> _Exercise directions_:
An image-free, exact copy of the records below is required.

(Beginning of Data provided)

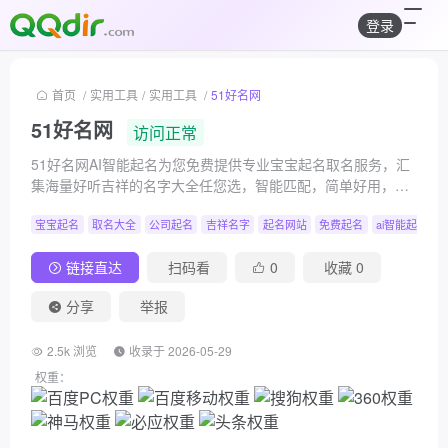
登录
首页
/
实用工具
/
实用工具
/
51好名网
51好名网
访问正常
51好名网AI智能起名为您免费提供专业宝宝起名取名服务，汇
集海量好听吉祥的名字大全任您选，智能匹配，简单好用，满
足宝宝起名、公司起名等多种需求，助您轻松一键取好名。
宝宝起名
取名大全
公司起名
吉祥名字
起名网站
免费起名
ai智能起名
链接直达
扫码看
0
收藏
0
分享
举报
2.5k 浏览
收录于 2026-05-29
权重：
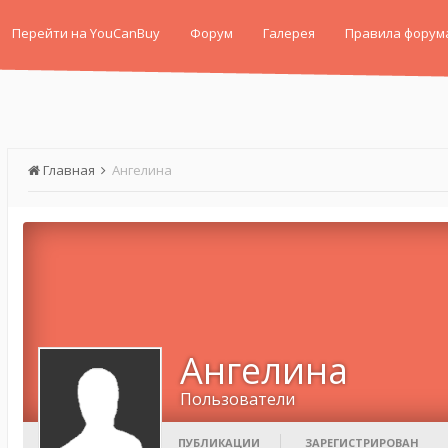
Перейти на YouCanBuy
Форум
Галерея
Правила форум
Главная
Ангелина
Ангелина
Пользователи
ПУБЛИКАЦИИ
ЗАРЕГИСТРИРОВАН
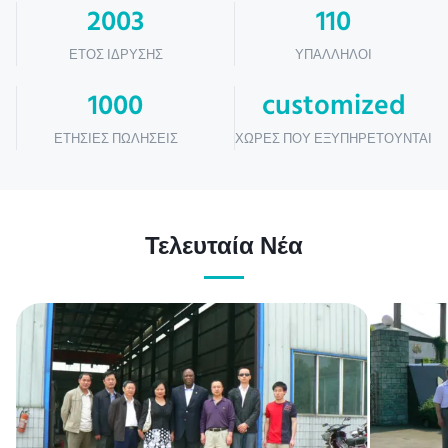
2003
110
ΈΤΟΣ ΊΔΡΥΣΗΣ
ΥΠΆΛΛΗΛΟΙ
1000
customized
ΕΤΉΣΙΕΣ ΠΩΛΉΣΕΙΣ
ΧΏΡΕΣ ΠΟΥ ΕΞΥΠΗΡΕΤΟΎΝΤΑΙ
Τελευταία Νέα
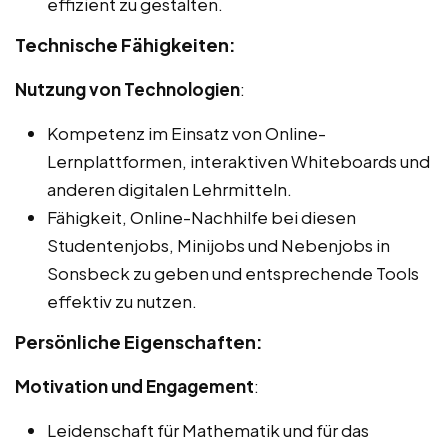
effizient zu gestalten.
Technische Fähigkeiten:
Nutzung von Technologien
:
Kompetenz im Einsatz von Online-
Lernplattformen, interaktiven Whiteboards und
anderen digitalen Lehrmitteln.
Fähigkeit, Online-Nachhilfe bei diesen
Studentenjobs, Minijobs und Nebenjobs in
Sonsbeck zu geben und entsprechende Tools
effektiv zu nutzen.
Persönliche Eigenschaften:
Motivation und Engagement
:
Leidenschaft für Mathematik und für das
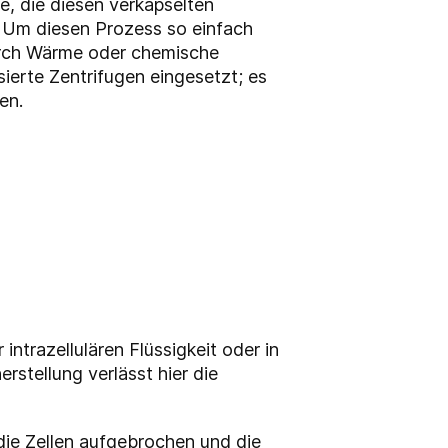
e, die diesen verkapselten
. Um diesen Prozess so einfach
durch Wärme oder chemische
erte Zentrifugen eingesetzt; es
en.
ntrazellulären Flüssigkeit oder in
rstellung verlässt hier die
die Zellen aufgebrochen und die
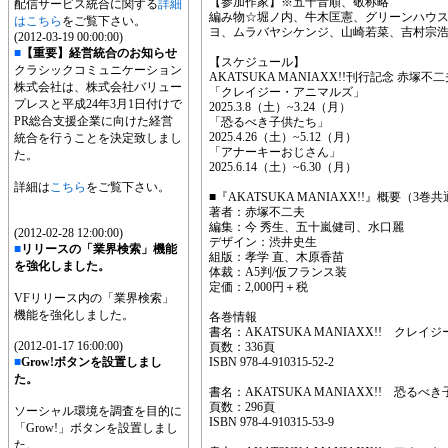
【参加作家】※五十音順、敬称略
配信サービス統合に関する
詳細
編み物☆堀ノ内、牛木匡憲、グリーンハウス、T
はこちら
をご覧下さい。
ヨ、ムラバヤシケンジ、山崎若菜、吉村宗
(2012-03-19 00:00:00)
■
【重要】経営統合のお知らせ
【スケジュール】
クラシックコミュニケーション
AKATSUKA MANIAXX!!刊行記念 赤塚
株式会社は、株式会社バリュー
「クレイジー・アニマルズ」
プレスと平成24年3月1日付けで
2025.3.8（土）~3.24（月）
PR総合支援企業に向けた経営
「恐るべき子供たち」
2025.4.26（土）~5.12（月）
統合を行うことを決定致しまし
「アナーキーおじさん」
た。
2025.6.14（土）~6.30（月）
詳細は
こちら
をご覧下さい。
■『AKATSUKA MANIAXX!!』概要（3巻
著者：赤塚不二夫
編集：今 秀生、五十嵐健司、水口麗
(2012-02-28 12:00:00)
デザイン：渋井史生
■
リリースの「業界検索」機能
組版：孝学 直、木原香苗
を強化しました。
体裁：A5判/仮フランス装
定価：2,000円＋税
VFリリース内の「業界検索」
機能を強化しました。
各巻情報
書名：AKATSUKA MANIAXX!! クレ
(2012-01-17 16:00:00)
頁数：336頁
■
Grow!ボタンを設置しまし
ISBN 978-4-910315-52-2
た。
書名：AKATSUKA MANIAXX!! 恐るべ
頁数：296頁
ソーシャル環境を調査を目的に
ISBN 978-4-910315-53-9
「Grow!」ボタンを設置しまし
た。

(End of Data provided)

> _Answer to this exercise_:
登录
首页
/
实用工具
/
实用工具
/
51好名网
51好名网
访问正常
51好名网AI智能起名为您免费提供专业宝宝起名取名服务，汇
集海量好听吉祥的名字大全任您选，智能匹配，简单好用，满
足宝宝起名、公司起名等多种需求，助您轻松一键取好名。
宝宝起名
取名大全
公司起名
吉祥名字
起名网站
免费起名
ai智能起名
链接直达
扫码看
0
收藏
0
分享
举报
2.5k 浏览
收录于 2026-05-29
权重：
Перейти на YouCanBuy
Форум
Галерея
Правила форум
Главная
Ангелина
Ангелина
Пользователи
ПУБЛИКАЦИИ
ЗАРЕГИСТРИРОВАН
2003
110
ΈΤΟΣ ΊΔΡΥΣΗΣ
ΥΠΆΛΛΗΛΟΙ
1000
customized
ΕΤΉΣΙΕΣ ΠΩΛΉΣΕΙΣ
ΧΏΡΕΣ ΠΟΥ ΕΞΥΠΗΡΕΤΟΎΝΤΑΙ
Τελευταία Νέα
effizient zu gestalten.
Technische Fähigkeiten:
Nutzung von Technologien
:
Kompetenz im Einsatz von Online-
Lernplattformen, interaktiven Whiteboards und
anderen digitalen Lehrmitteln.
Fähigkeit, Online-Nachhilfe bei diesen
Studentenjobs, Minijobs und Nebenjobs in
Sonsbeck zu geben und entsprechende Tools
effektiv zu nutzen.
Persönliche Eigenschaften:
Motivation und Engagement
:
Leidenschaft für Mathematik und für das
e, die diesen verkapselten
. Um diesen Prozess so einfach
durch Wärme oder chemische
erte Zentrifugen eingesetzt; es
en.
ntrazellulären Flüssigkeit oder in
rstellung verlässt hier die
die Zellen aufgebrochen und die
【参加作家】※五十音順、敬称略
配信サービス統合に関する
詳細
編み物☆堀ノ内、牛木匡憲、グリーンハウス、T
はこちら
をご覧下さい。
ヨ、ムラバヤシケンジ、山崎若菜、吉村宗
(2012-03-19 00:00:00)
■
【重要】経営統合のお知らせ
【スケジュール】
クラシックコミュニケーション
AKATSUKA MANIAXX!!刊行記念 赤塚
株式会社は、株式会社バリュー
「クレイジー・アニマルズ」
プレスと平成24年3月1日付けで
2025.3.8（土）~3.24（月）
PR総合支援企業に向けた経営
「恐るべき子供たち」
2025.4.26（土）~5.12（月）
統合を行うことを決定致しまし
「アナーキーおじさん」
た。
2025.6.14（土）~6.30（月）
詳細は
こちら
をご覧下さい。
■『AKATSUKA MANIAXX!!』概要（3巻
著者：赤塚不二夫
編集：今 秀生、五十嵐健司、水口麗
(2012-02-28 12:00:00)
デザイン：渋井史生
■
リリースの「業界検索」機能
組版：孝学 直、木原香苗
を強化しました。
体裁：A5判/仮フランス装
定価：2,000円＋税
VFリリース内の「業界検索」
機能を強化しました。
各巻情報
書名：AKATSUKA MANIAXX!! クレ
(2012-01-17 16:00:00)
頁数：336頁
■
Grow!ボタンを設置しまし
ISBN 978-4-910315-52-2
た。
書名：AKATSUKA MANIAXX!! 恐るべ
頁数：296頁
ソーシャル環境を調査を目的に
ISBN 978-4-910315-53-9
「Grow!」ボタンを設置しまし
た。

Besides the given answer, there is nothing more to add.